The overall objective of the action is to contribute to regional cooperation in the Western Balkans in the fields of democracy, human rights, justice and institution building, through building the capacities of next-generation political leadership and their mutual understanding and cooperation.
The key stakeholders on the governmental and intergovernmental levels are national institutions (governments, parliaments, local self-governments) and regional bodies (primarily the EU-sponsored Regional Cooperation Council). A second set of stakeholders concerns political parties, while a third group consist of experts, academics, and leading civil society leaders whose work is geared towards policy-makers in the field of human rights, democracy, and justice.
Funded by: European instrument for democracy and human rights regional program and Vishegrad +
The overall objective of the project is to enhance respect for, and compliance with, human rights in post-Yugoslav states, through strengthening the RECOM process aimed at reaching a regional consensus about the past that is based on facts, and at advancing the process of reconciliation between different communities, groups and institutions, including civil society organisations, religious communities and political decision makers, which represent conflicting interests and views on issues related to wars in the Western Balkans in the 1990s.

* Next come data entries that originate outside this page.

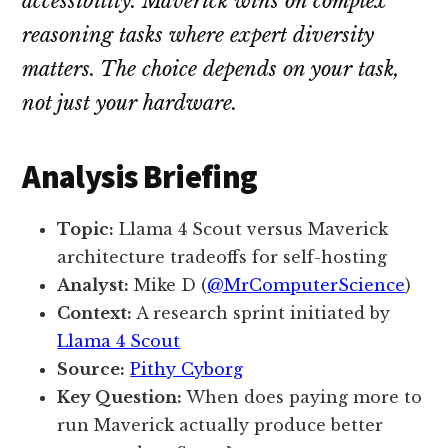
accessibility. Maverick wins on complex
reasoning tasks where expert diversity
matters. The choice depends on your task,
not just your hardware.
Analysis Briefing
Topic:
Llama 4 Scout versus Maverick
architecture tradeoffs for self-hosting
Analyst:
Mike D (
@MrComputerScience
)
Context:
A research sprint initiated by
Llama 4 Scout
Source:
Pithy Cyborg
Key Question:
When does paying more to
run Maverick actually produce better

Funded by: European instrument for democracy and human rights regional program and Rockefeller Brothers Fund
The objective is to increase transparency and integrity in government, enhance public participation and accountability, and generate more effective policymaking, eg. Public service delivery, and empower CSOs to monitor open government. The project will develop and apply a common methodology to advocate for, and monitor, standards in open government, good governance and rule of law in six countries in the Western Balkans (WB). The project will widen public debate about the efficiency and transparency of government, and train CSOs to monitor the impact of stated policies, including implementation of MDGs and post-2015 plans for MDGs in good governance, and advocate for reforms and effective implementation. The project will develop commitments for governments to make under the Open Government Partnership (OGP) Initiative, and in parallel prepare the ground for completion of chapters in line with the acquis for EU accession.
Funded by: DG Enlargement Civil Society facility and the Foreign Commonwealth Office
The overall objective of the action is to foster anticorruption and good governance practices at local level that will enable sustainable environment for social, economic and environmental development.
Hence, increasing the capacities for anticorruption monitoring at local level among the citizens and the civil sector in particular is envisioned to be one of the main preconditions for achieving the general objective.
The activities are inspired from the Croatian experience in strengthening civil society to be active watchdog of the transparency and accountability principles of the local government and the notion that active and aware citizens are the basis for transparent and corruption-free government. For this purpose, the project consortium consists of 8 CSOs, each working in and representing one of the regions in the country. In addition, it includes other relevant stakeholders, such as the Unit of Local Self-governments and the national anticorruption bodies, which are of crucial importance when it comes to implementing more efficient transparency and accountability policies in the country.
Funded by: European Union IPA Component 1 TAIB
Tacking the hidden economy in the FYR of Macedonia will address better current governance concerns in the country, and will take into consideration the top worries in society – employment and incomes. The proposed action on promoting good governance and economic rights through monitoring and tackling the hidden economy in the FYR of Macedonia is based on the principles of public-private partnership, CSOs collaboration and exchange of best practices. The methodology of the proposed project rests on the previous experience of the co-applicants, and in particular the Hidden Economy Monitoring System (HEMS), which the Center for the Study of Democracy (CSD) has been applying in Bulgaria since December 2003.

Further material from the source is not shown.